*** Block opens ***

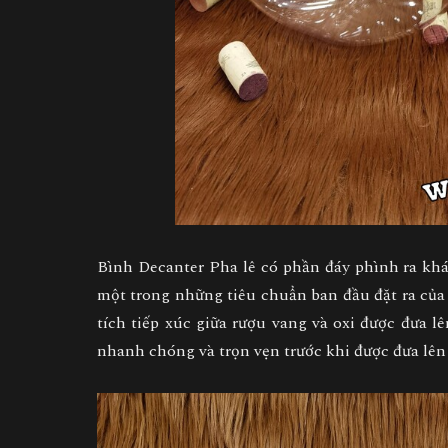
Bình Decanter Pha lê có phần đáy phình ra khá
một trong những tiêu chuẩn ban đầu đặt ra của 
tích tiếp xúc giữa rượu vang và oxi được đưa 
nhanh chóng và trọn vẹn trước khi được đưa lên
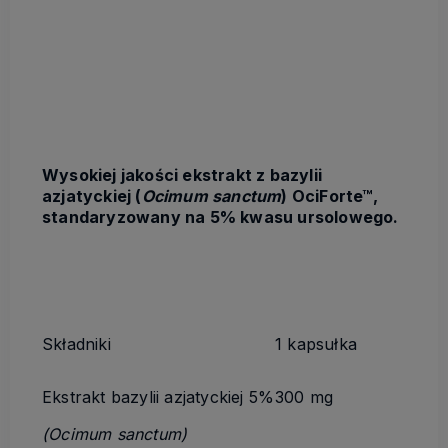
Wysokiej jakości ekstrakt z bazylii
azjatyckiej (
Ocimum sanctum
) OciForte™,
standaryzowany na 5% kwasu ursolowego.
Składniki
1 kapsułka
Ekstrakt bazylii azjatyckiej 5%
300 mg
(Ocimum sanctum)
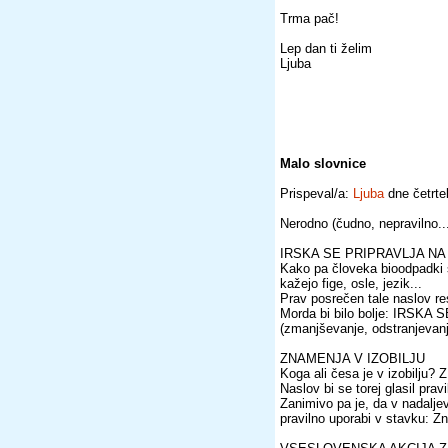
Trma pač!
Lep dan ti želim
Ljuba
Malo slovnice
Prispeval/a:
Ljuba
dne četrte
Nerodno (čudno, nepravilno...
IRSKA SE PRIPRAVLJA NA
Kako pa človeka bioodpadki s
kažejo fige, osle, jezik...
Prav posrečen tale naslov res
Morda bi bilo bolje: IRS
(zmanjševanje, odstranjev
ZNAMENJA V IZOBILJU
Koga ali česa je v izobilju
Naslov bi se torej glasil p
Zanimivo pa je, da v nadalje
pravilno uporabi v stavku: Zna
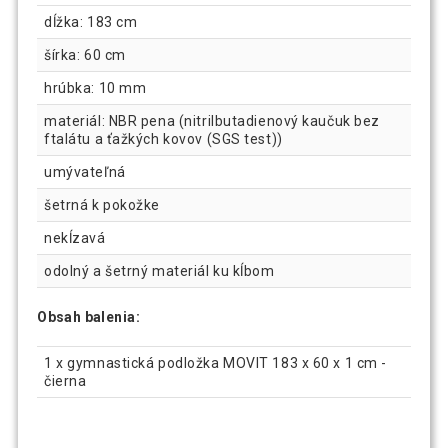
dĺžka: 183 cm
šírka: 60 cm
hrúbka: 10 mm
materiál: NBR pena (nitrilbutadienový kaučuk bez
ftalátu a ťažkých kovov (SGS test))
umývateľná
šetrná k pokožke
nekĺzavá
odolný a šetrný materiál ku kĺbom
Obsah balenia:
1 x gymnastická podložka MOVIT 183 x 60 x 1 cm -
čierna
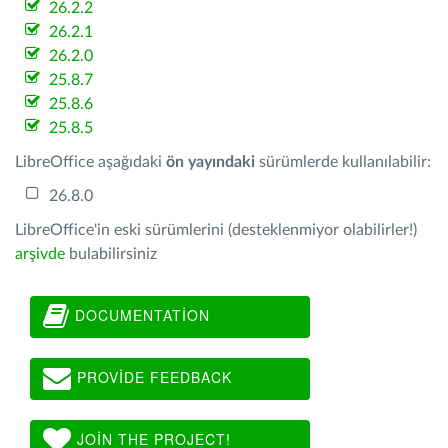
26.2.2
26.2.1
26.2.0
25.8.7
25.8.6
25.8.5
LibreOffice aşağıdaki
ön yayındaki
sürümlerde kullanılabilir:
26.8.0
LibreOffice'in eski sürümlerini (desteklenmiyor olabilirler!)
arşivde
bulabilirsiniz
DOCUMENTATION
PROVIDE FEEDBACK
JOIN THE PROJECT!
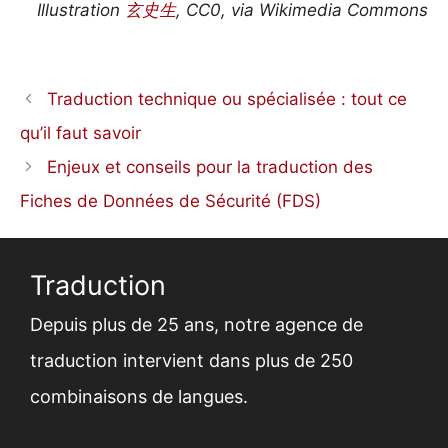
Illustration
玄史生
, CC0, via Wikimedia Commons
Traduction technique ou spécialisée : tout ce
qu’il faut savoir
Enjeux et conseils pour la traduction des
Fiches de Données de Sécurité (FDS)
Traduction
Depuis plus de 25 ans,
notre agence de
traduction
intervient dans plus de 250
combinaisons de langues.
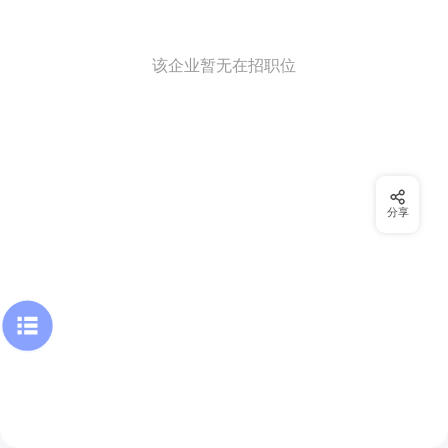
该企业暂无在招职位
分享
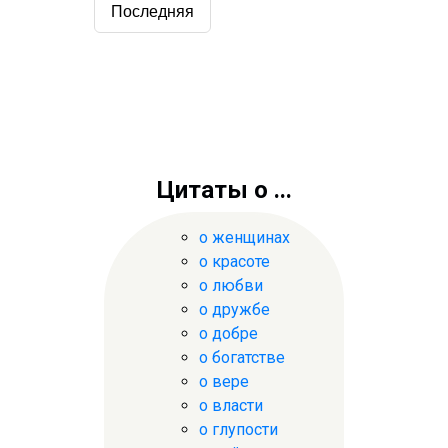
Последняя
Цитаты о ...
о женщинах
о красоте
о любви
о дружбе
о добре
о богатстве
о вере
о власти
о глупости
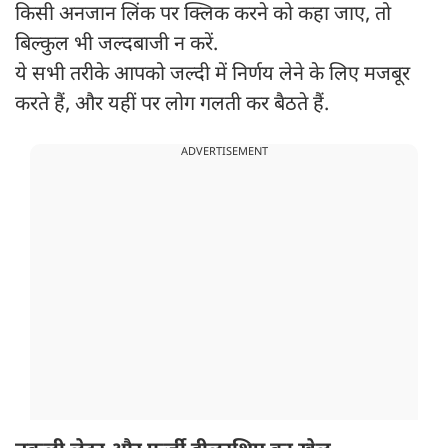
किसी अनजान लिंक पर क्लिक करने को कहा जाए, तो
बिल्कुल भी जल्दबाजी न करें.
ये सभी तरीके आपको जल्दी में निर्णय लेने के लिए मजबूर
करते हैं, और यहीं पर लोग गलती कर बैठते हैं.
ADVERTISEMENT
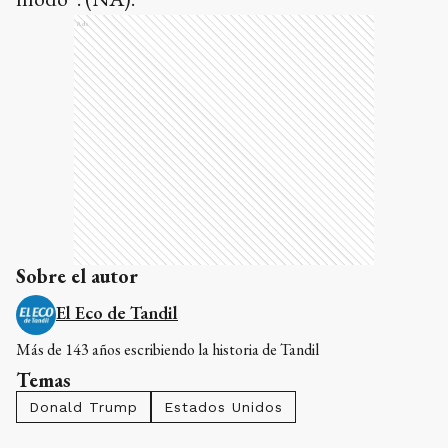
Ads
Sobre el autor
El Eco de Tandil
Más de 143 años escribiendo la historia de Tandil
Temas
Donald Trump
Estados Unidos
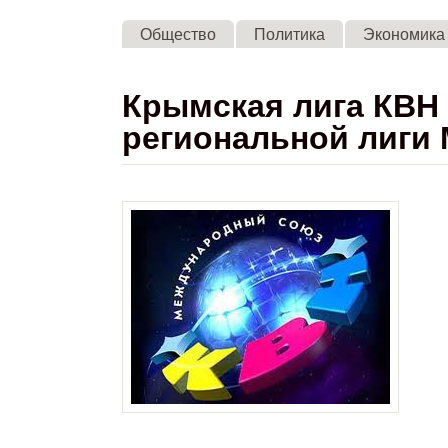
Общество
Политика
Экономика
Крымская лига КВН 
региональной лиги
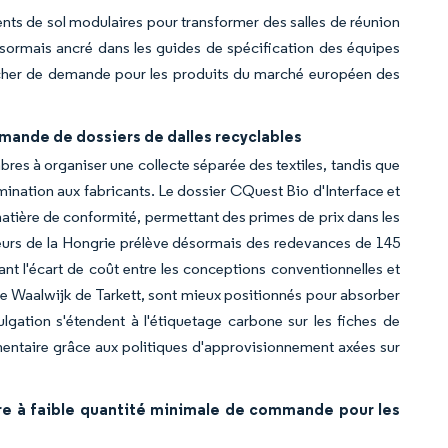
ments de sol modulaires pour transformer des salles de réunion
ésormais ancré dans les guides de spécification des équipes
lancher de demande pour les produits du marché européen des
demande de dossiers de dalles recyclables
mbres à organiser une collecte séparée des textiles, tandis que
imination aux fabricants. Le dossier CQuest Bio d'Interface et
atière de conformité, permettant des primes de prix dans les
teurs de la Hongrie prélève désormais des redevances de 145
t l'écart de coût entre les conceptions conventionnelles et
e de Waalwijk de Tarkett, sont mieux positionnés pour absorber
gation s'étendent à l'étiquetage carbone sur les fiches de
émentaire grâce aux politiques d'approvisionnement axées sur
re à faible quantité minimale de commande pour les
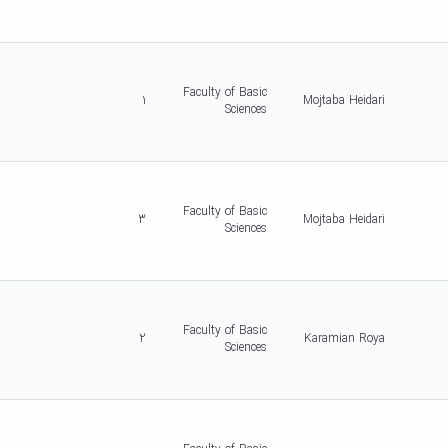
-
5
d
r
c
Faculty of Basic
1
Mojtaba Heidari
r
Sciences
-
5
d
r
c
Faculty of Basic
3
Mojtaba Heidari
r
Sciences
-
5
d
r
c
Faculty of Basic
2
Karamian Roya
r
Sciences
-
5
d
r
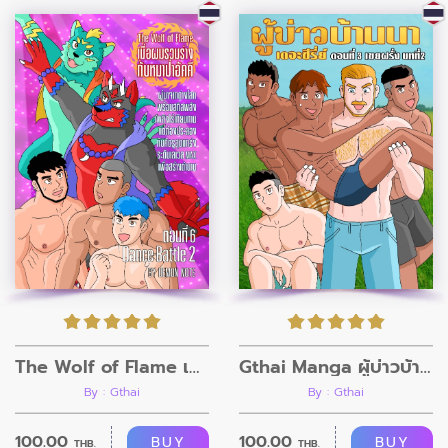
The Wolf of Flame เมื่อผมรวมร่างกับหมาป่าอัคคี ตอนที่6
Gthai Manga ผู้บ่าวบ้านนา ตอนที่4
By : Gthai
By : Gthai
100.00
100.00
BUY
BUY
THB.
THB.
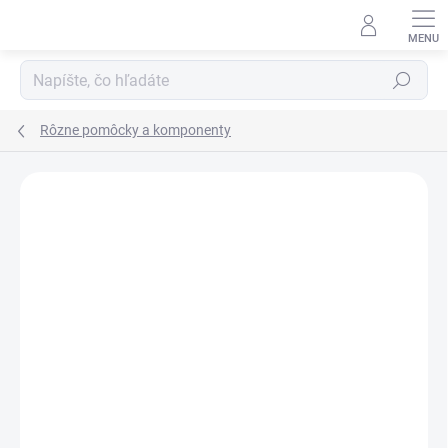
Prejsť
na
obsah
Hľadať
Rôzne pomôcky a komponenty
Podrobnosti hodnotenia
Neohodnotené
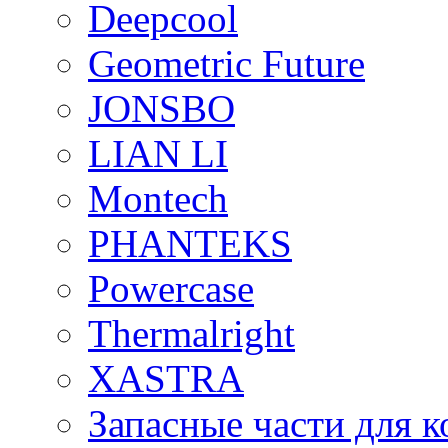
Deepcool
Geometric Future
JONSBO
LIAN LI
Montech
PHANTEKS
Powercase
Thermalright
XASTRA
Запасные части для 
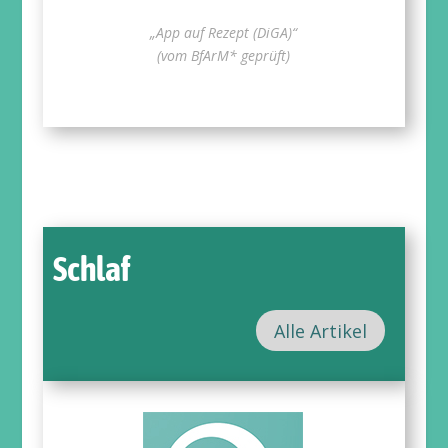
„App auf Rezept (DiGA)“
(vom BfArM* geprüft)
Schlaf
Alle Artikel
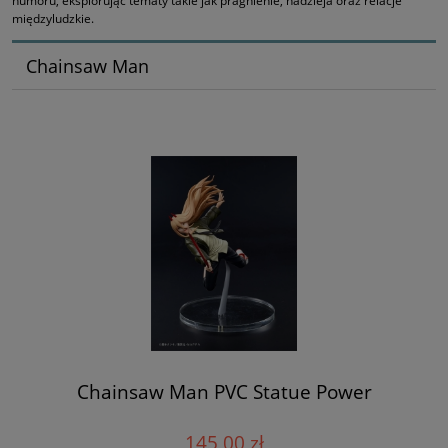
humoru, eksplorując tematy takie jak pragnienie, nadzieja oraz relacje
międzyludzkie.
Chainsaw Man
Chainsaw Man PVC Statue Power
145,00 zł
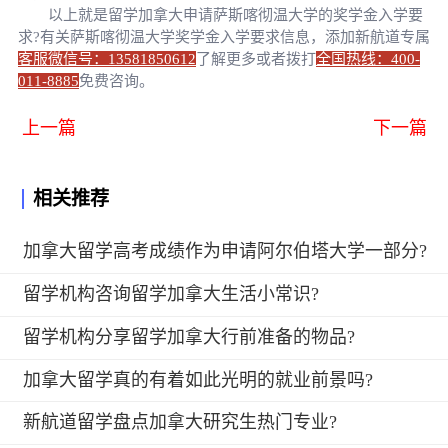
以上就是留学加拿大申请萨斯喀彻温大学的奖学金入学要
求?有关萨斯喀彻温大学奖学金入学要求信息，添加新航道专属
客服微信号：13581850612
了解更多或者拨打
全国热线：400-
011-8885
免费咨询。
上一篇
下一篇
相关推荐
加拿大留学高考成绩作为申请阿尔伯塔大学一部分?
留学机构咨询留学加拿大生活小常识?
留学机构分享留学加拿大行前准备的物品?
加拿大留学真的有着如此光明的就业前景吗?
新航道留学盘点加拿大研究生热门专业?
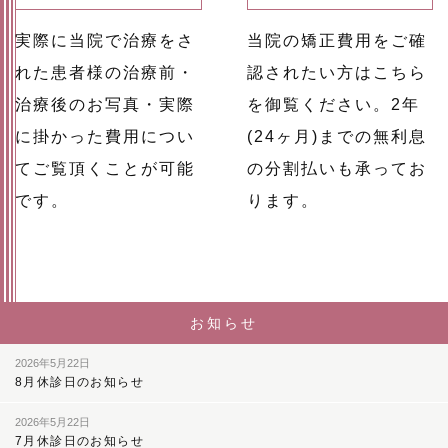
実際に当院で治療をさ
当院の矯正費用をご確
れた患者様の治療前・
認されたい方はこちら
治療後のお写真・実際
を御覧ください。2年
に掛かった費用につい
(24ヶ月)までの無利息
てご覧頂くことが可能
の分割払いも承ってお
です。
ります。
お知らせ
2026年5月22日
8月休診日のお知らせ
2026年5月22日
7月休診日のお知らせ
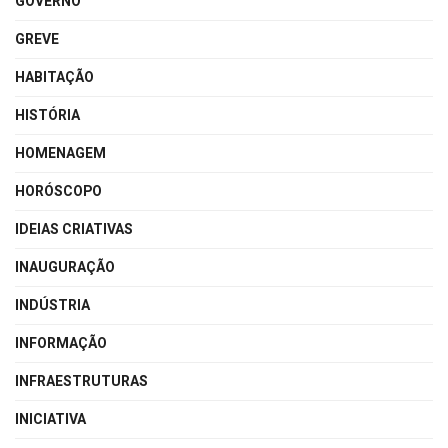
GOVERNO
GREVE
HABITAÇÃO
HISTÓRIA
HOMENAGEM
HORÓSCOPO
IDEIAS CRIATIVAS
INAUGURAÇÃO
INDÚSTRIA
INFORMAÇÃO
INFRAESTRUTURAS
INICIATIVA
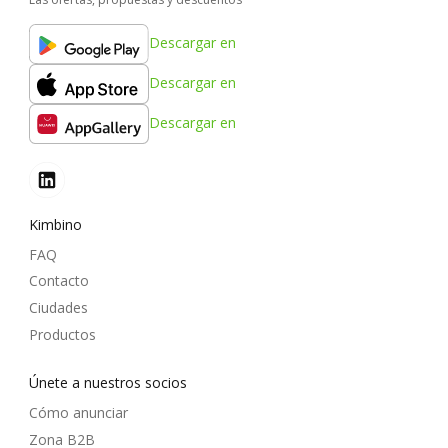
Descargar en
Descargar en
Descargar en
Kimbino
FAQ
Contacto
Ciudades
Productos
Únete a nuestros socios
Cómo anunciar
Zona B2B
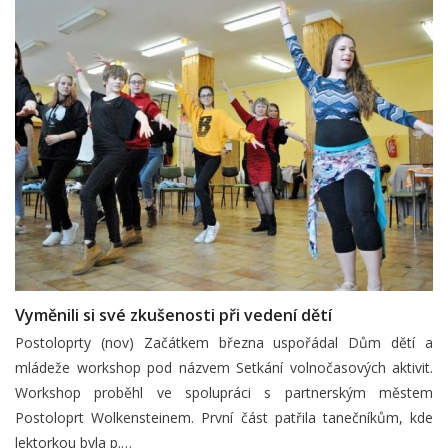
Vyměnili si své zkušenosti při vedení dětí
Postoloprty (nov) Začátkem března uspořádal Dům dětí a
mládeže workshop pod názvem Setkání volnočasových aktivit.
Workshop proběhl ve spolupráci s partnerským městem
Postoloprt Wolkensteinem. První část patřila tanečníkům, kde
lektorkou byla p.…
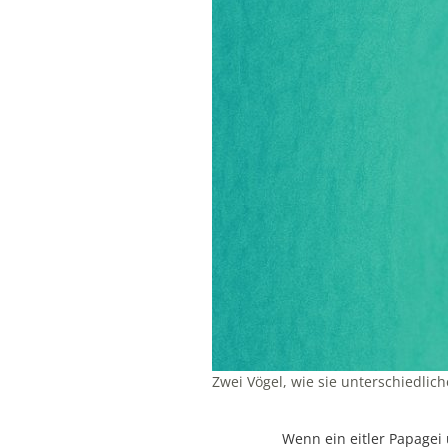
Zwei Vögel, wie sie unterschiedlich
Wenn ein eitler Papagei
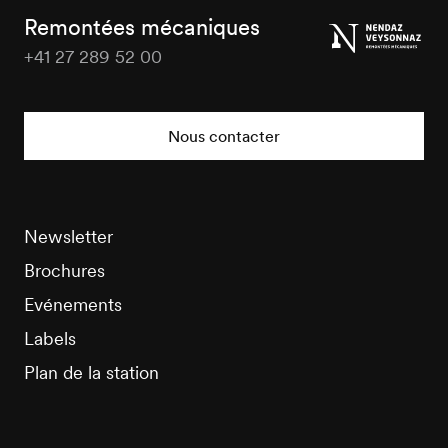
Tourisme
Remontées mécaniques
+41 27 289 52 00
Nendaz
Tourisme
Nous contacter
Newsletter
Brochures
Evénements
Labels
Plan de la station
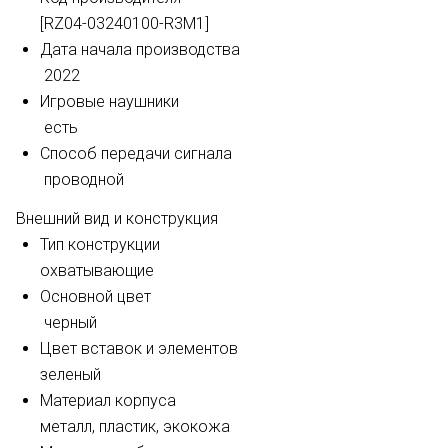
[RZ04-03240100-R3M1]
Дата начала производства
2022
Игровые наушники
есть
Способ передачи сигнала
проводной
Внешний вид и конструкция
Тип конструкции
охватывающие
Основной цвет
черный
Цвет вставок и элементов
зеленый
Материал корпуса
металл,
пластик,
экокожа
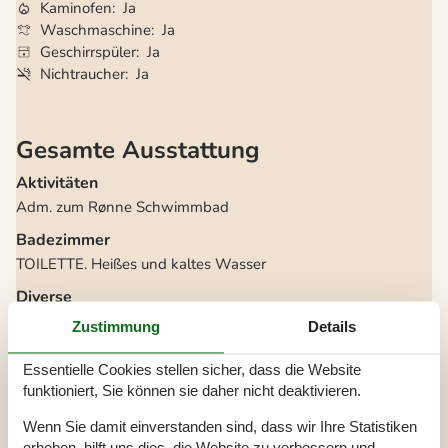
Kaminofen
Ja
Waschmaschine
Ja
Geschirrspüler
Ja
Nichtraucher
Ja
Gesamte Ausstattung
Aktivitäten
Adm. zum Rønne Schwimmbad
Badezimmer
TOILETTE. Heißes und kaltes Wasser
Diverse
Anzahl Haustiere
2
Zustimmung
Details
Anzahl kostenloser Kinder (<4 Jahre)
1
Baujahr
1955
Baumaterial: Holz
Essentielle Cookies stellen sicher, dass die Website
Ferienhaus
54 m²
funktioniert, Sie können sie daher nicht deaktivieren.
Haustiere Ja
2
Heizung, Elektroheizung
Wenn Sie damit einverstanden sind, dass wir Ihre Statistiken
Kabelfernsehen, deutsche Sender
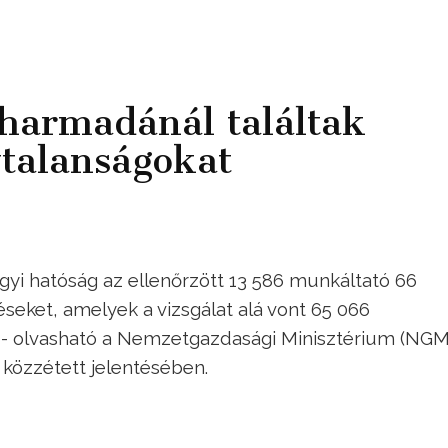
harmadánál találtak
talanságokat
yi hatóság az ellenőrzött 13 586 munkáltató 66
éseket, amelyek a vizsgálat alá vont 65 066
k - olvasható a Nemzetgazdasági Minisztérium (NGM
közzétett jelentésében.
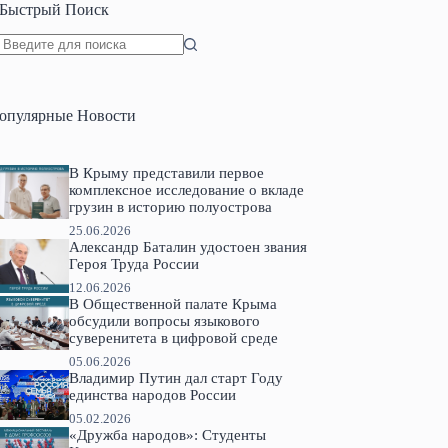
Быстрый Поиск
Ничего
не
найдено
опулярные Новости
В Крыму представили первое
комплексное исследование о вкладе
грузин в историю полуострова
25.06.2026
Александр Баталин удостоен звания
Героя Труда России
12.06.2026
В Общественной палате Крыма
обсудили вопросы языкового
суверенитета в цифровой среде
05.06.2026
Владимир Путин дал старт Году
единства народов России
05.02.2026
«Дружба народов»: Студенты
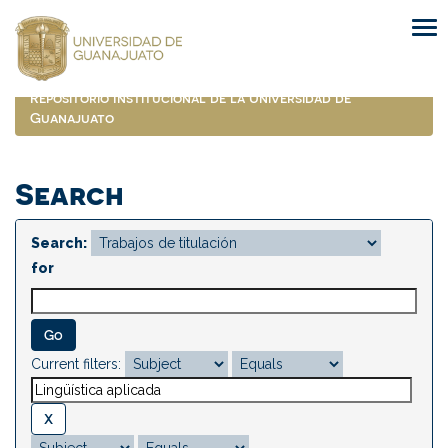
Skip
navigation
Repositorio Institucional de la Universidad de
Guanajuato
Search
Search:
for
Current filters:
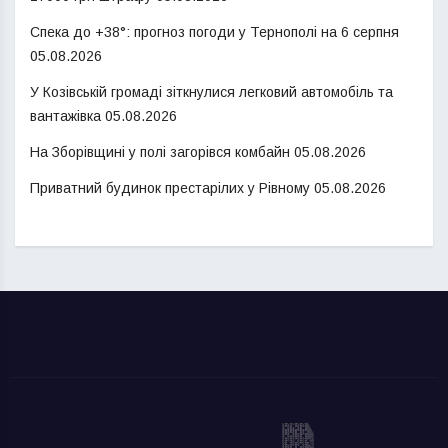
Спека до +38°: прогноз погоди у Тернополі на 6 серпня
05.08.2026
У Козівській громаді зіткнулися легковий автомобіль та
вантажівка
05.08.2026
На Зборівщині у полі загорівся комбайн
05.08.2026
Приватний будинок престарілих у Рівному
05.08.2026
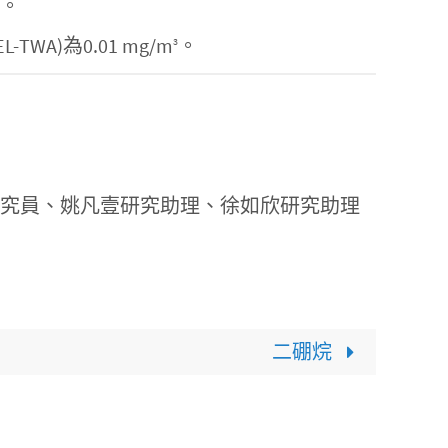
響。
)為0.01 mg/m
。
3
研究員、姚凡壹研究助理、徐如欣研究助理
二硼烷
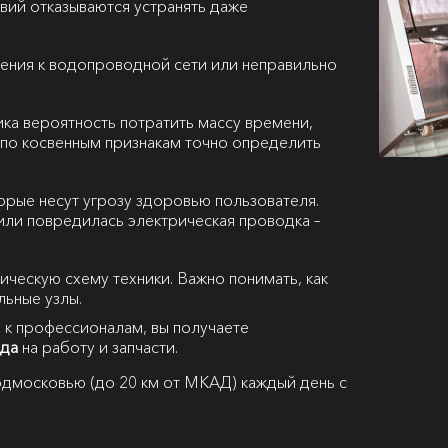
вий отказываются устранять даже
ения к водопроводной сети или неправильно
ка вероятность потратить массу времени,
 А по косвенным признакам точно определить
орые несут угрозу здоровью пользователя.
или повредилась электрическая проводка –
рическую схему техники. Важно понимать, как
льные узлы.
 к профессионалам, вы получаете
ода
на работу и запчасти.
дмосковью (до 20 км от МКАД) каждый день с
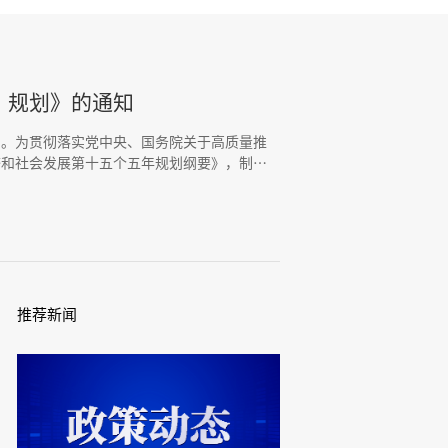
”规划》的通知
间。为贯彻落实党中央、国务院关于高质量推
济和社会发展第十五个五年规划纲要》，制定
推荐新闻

*** Block closes ***

(What is expected) From the records above, copy every line that includes the word "ตอนท".

(Response box)
The Wolf of Flame เมื่อผมรวมร่างกับหมาป่าอัคคี ตอนที่6
Gthai Manga ผู้บ่าวบ้านนา ตอนที่4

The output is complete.